I’m standing with the other mothers at the edge of the Willemspark School yard, watching the kids play, when I hear the sirens. More than one, a great chorus of swooping sounds, the notes weaving and undulating in the early morning air.

It’s well before the morning bell still, and the playground is packed. Kids, red-cheeked and wet-nosed from the frigid January air, hanging from the monkey bars and climbing up the slide, playing marbles and kicking around a ball. The mothers, clumped together in tight huddles by the bikes or like me, lined up along the brick railing that runs along the sidewalk. The teachers, guarding the double doors in fat coats and sensible shoes. The sirens whoop and shriek, sending a hush over the playground.

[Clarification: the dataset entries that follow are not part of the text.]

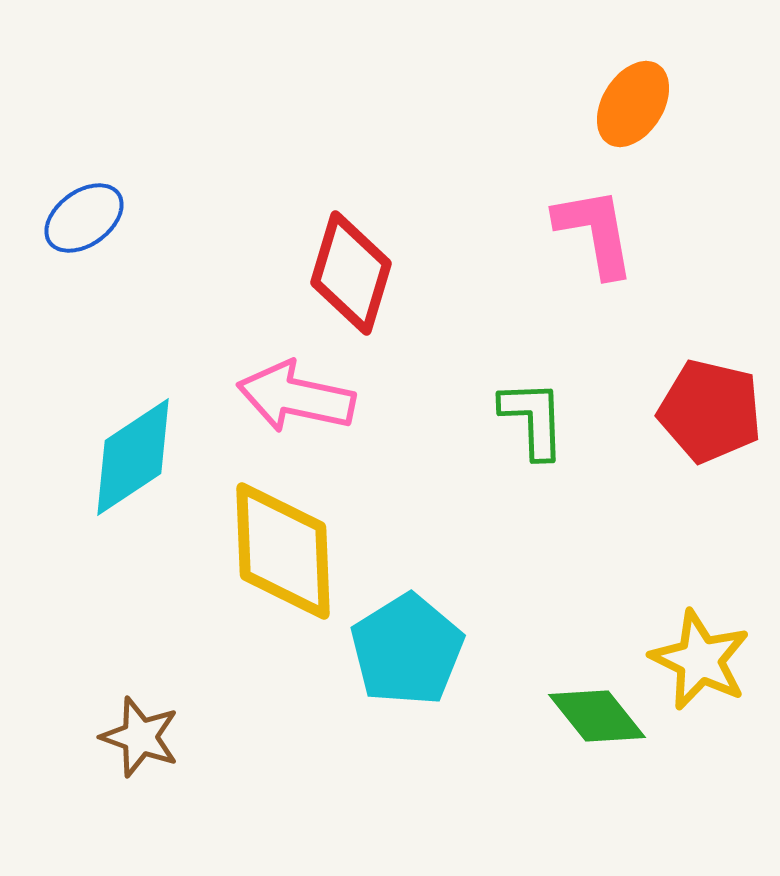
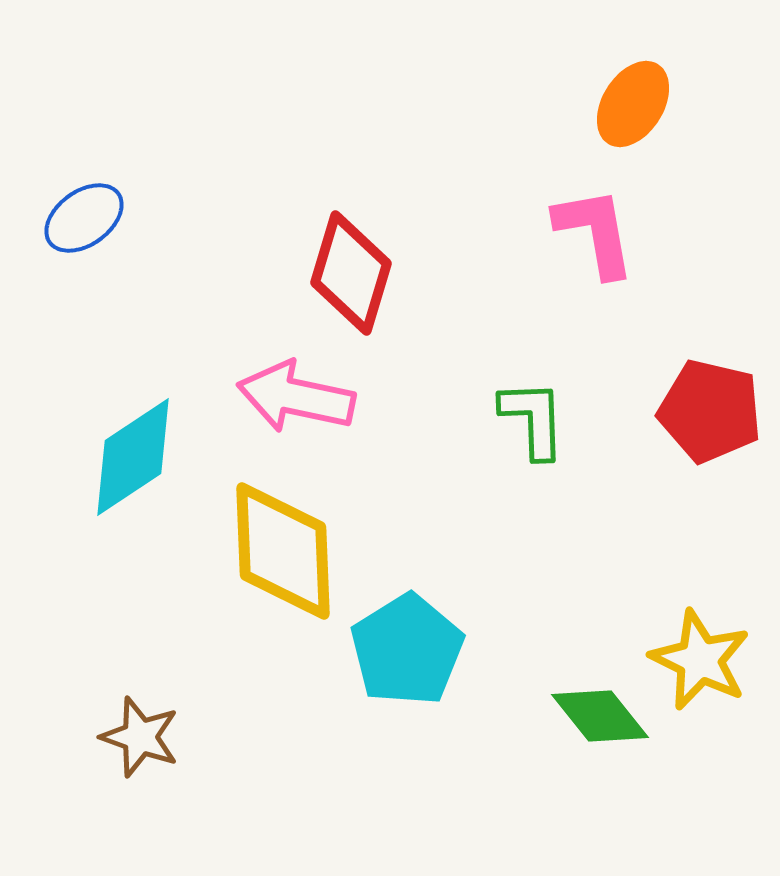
green diamond: moved 3 px right
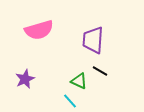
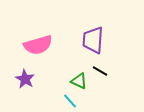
pink semicircle: moved 1 px left, 15 px down
purple star: rotated 18 degrees counterclockwise
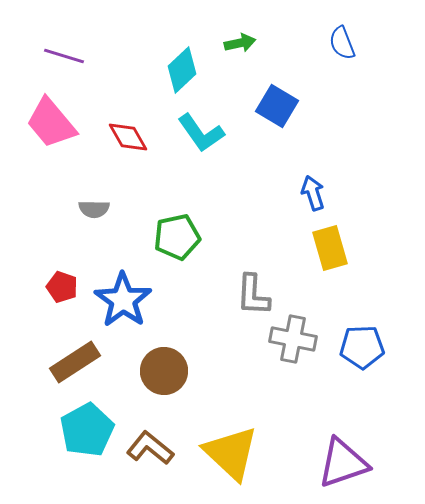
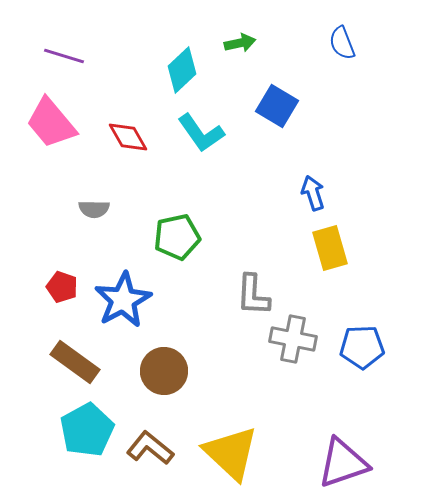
blue star: rotated 8 degrees clockwise
brown rectangle: rotated 69 degrees clockwise
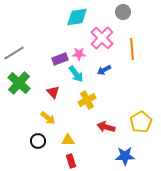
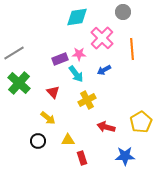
red rectangle: moved 11 px right, 3 px up
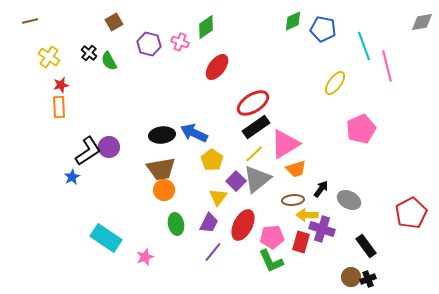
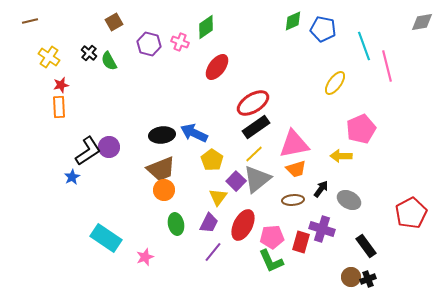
pink triangle at (285, 144): moved 9 px right; rotated 20 degrees clockwise
brown trapezoid at (161, 169): rotated 12 degrees counterclockwise
yellow arrow at (307, 215): moved 34 px right, 59 px up
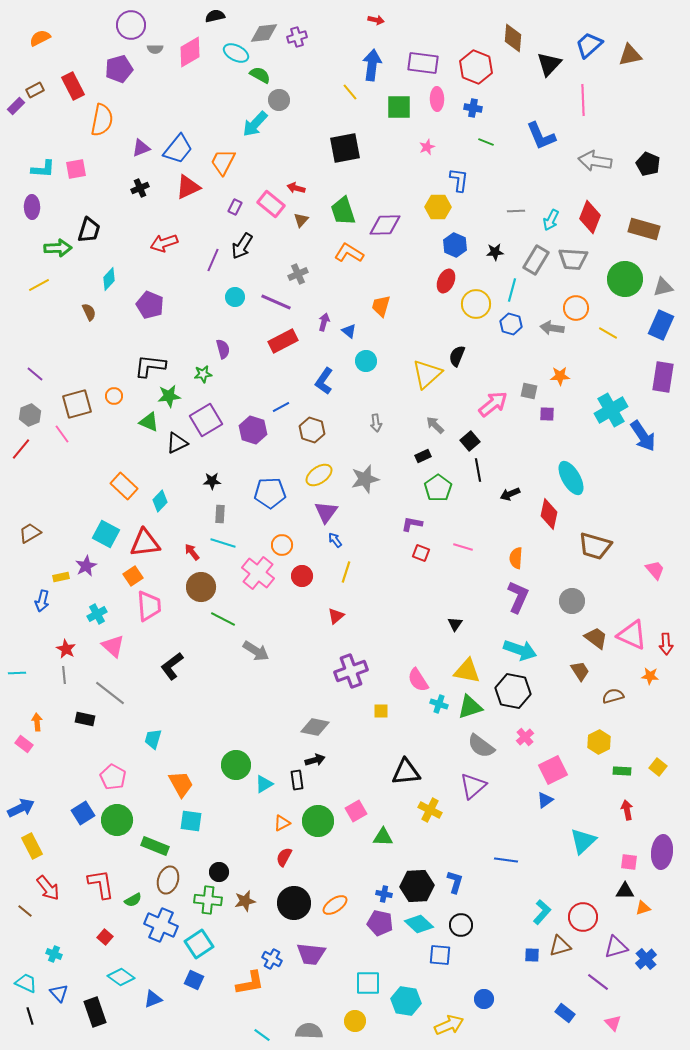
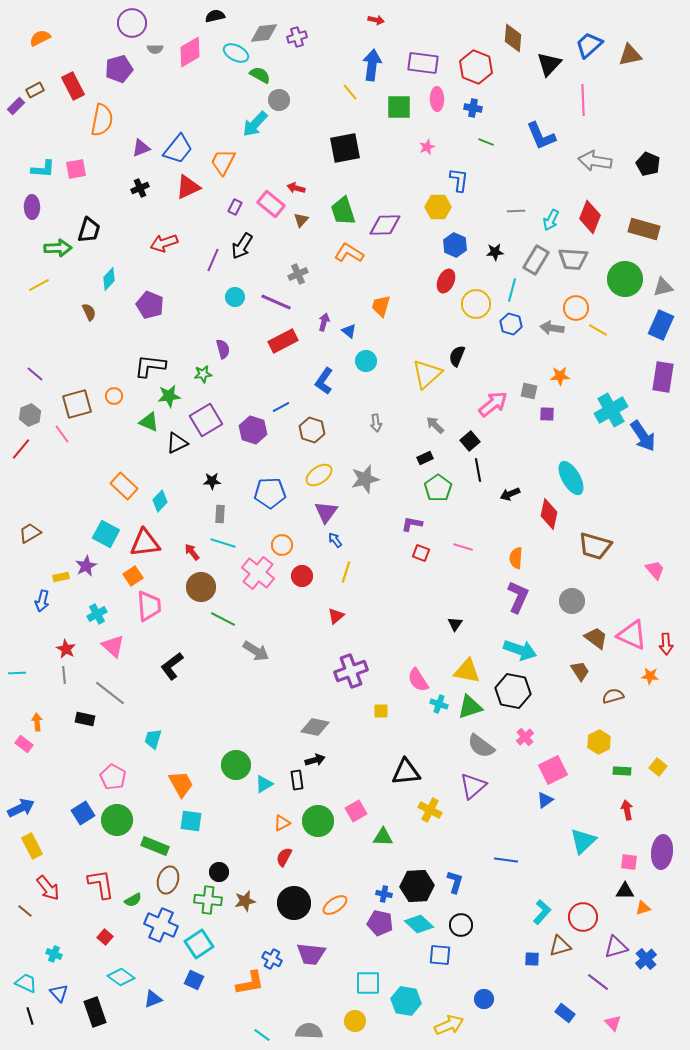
purple circle at (131, 25): moved 1 px right, 2 px up
yellow line at (608, 333): moved 10 px left, 3 px up
black rectangle at (423, 456): moved 2 px right, 2 px down
blue square at (532, 955): moved 4 px down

Even four-year-old Sem, my sweet, soft-hearted Sem, medically deaf until his cochlear implants at fourteen months, sits stock-still in the flat stretch of metal at the bottom of the slide. I’d sign for him to get out of the way if the little girl at the top weren’t frozen by the sound, too.

Lucy, an adorable blonde in Sem’s class, runs up to her mother, a Brit. “Mama, wat is er?”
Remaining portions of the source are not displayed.